É duro ficar sem você vez em quando
Parece que falta um pedaço de mim
Me alegro na hora de regressar
Parece que eu vou mergulhar
Na felicidade sem fim

Dominguinhos e Nando Cordel

E essas duas de Jorge de Altinho, que eu não sei o nome

rumoreja a água na fonte
faz zumbido o vento no mar
quem não tem de quem se lembrar
vive como o balanço do mar

noite clara, é tempo de lua
pois a lua na rua é luar
a saudade que tenho é tua
vou cantar prá não ter que chorar

eu vou no passo do compasso dessa vida
a hora que se passa nunca mais é revivida
o passo derradeiro que se pode dar na vida
é criar no coração amor que dure toda vida...

e

Eu tenho um segredo menina cá dentro do peito
Que a noite passada quase que sem jeito
Vendo a madrugada eu ia revelar
Mas quando um amor diferente tava nos meus braços
Olhei lá pro céu e vi no espaço
Uma estrela cadente se mudar
Eu lembrei das palavras doces que um dia eu falei pra alguém
Que prometeu me amar me beijou como ninguém
Que flutuou nos meus braços entrou nos meus planos
E nossos segredos confidenciamos sem hesitar

laiá, laiá...

meu pai buzinava o cazá-cazá apesar de ser náutico.
e buzinava lá do começo da rua. bastava ouvir a buzina que saía gente correndo para abrir o portão para ele entrar.
ele não gostava de esperar.
meu pai tinha uma amante.
minha mãe sabia.


uma vez, ele já estava doente, minha mãe contou a história.
eu disse que não queria saber, pq era assunto entre ela e meu pai, mas ela insistiu.

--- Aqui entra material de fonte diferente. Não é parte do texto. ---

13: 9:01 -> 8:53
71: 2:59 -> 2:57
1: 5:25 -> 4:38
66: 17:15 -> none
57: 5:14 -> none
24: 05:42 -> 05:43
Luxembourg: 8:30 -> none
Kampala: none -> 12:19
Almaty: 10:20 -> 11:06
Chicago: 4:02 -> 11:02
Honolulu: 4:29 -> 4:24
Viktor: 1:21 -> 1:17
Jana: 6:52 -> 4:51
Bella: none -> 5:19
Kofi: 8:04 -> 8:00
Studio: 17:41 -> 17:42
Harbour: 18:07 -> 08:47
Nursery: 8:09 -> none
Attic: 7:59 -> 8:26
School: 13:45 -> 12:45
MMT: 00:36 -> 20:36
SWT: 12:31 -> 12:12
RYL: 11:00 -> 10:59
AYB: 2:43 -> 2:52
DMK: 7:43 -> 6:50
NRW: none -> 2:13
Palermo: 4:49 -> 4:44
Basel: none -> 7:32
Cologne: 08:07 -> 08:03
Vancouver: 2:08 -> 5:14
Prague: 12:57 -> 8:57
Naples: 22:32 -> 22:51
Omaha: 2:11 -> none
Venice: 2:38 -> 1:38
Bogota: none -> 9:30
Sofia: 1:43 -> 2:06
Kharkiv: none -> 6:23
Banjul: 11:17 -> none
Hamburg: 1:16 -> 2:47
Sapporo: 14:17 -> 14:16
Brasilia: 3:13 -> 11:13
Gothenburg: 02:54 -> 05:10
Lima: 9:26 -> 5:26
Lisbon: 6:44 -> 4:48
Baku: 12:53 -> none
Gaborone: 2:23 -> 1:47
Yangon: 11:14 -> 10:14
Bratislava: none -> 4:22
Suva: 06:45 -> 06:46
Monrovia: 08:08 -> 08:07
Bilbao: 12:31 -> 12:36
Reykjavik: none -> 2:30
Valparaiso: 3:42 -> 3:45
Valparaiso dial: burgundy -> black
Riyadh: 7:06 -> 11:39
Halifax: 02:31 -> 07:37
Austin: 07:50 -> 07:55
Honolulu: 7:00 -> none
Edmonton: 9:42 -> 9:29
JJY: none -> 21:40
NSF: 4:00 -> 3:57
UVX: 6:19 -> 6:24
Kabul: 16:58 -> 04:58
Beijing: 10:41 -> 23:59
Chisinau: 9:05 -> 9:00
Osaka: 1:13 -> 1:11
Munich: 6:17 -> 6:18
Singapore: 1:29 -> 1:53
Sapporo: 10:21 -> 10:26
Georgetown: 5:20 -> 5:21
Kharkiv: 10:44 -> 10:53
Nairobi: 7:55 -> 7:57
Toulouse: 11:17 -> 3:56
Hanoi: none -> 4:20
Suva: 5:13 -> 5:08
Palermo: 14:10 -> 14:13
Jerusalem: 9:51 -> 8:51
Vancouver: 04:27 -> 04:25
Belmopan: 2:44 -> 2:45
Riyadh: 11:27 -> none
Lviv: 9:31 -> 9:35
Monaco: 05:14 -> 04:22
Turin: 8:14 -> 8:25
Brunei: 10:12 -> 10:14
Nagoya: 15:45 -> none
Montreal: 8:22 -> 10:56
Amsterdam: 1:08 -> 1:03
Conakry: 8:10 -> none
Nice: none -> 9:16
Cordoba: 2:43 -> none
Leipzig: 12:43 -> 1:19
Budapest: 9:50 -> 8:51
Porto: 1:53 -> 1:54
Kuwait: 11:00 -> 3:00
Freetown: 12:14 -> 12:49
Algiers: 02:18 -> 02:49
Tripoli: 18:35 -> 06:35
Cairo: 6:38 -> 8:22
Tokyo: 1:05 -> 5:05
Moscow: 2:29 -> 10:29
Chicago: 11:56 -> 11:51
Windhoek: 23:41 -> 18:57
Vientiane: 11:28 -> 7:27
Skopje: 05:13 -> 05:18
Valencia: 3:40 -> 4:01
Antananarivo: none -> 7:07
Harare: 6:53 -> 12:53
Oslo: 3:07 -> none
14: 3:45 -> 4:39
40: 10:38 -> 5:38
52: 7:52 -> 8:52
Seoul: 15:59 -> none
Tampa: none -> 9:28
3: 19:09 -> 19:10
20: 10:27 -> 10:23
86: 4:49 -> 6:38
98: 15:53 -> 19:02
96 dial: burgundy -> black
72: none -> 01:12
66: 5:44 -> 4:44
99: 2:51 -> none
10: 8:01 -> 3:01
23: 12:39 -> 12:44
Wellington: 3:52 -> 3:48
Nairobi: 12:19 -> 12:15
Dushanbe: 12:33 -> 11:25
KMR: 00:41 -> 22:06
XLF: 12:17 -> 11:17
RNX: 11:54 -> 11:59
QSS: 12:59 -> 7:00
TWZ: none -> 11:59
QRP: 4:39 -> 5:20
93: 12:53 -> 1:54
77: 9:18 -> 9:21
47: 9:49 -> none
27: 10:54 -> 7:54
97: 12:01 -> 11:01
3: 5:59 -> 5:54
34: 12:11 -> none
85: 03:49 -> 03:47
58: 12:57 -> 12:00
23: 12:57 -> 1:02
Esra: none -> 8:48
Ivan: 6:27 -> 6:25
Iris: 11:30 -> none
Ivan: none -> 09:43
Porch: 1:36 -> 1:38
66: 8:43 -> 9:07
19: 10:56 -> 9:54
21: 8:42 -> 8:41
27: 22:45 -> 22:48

depois de toda a conversa, eu disse que, se ela tinha aceitado calada, não tinha que reclamar agora que ele não poderia responder nada.
ela não gostou do que eu disse. e eu respondi que eu tava quieta no meu canto, ela que veio falar. quem fala o que quer, ouve o que não quer.


às vezes tenho vontade de conhecer essa mulher. para falar um pouco do meu pai.
conta a lenda da família que minha avó paterna teve preceptora francesa.
preceptora é mais que governanta e mais que professora particular.
isso só moça de família rica tinha.

donde se conclui: pai rico, filho nobre, neto pobre.

quando minha vó pôs meu vô prá fora de casa, a situação ficou difícil. tempos de pobreza, com os filhos mais velhos trabalhando para ajudar nas despesas. era pobreza, mas não era miséria: por mais apertos que passassem, sempre houve comida na mesa. meu tio Clóvis uma vez me disse que só tinha duas camisas para trabalhar: uma lavando, uma no corpo. e meu pai só ganhava sapatos no dia do aniversário, quando minha tia mais velha levava ele "no comércio".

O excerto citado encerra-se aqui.